This Chat System is a my implementation of the Backend Engineering Task for Instabug. The system components are designed to be stateless and can thus be distributed quite easily. All you need to do is spin up a few instances and add them behind a load balancer, and it would scale. The system is not fault tolerant, since I didn't cover any possible failures (no time to).
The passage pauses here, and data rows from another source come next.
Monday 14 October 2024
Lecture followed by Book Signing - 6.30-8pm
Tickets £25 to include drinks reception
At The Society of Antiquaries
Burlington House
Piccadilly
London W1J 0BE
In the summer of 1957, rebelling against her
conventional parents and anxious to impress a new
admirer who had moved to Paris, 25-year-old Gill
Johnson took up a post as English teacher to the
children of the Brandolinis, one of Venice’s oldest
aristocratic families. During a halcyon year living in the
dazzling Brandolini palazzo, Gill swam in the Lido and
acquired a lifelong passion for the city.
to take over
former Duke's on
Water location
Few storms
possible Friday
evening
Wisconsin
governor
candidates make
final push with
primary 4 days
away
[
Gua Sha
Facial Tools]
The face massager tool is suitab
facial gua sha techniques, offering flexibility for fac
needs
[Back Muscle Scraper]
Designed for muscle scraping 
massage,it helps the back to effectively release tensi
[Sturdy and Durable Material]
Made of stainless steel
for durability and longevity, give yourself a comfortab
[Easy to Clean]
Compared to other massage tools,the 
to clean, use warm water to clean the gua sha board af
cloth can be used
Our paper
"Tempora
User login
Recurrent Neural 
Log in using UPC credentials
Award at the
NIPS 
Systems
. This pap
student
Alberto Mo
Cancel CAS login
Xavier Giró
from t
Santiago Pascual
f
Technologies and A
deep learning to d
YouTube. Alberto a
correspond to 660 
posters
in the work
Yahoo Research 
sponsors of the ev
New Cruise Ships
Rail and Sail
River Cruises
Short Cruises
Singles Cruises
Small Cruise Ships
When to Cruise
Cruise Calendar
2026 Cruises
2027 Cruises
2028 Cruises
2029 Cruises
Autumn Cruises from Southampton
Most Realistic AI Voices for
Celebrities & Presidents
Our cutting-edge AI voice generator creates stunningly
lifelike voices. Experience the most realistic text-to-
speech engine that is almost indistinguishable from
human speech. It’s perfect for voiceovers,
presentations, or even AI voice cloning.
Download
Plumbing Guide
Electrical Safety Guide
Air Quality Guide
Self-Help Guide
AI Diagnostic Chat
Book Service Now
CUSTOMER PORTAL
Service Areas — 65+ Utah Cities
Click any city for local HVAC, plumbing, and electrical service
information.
I will however mention some of the failures and how we can reliably deal with them.
- Cache is a single point of failure, so it needs to be distributed. Although the latency may suffer, it is crucial that the cache cluster almost never fails, since it contains all the atomic counters which multiple servers use. If it fails, the servers would have to query the db repeatedly and the load may be too high to handle.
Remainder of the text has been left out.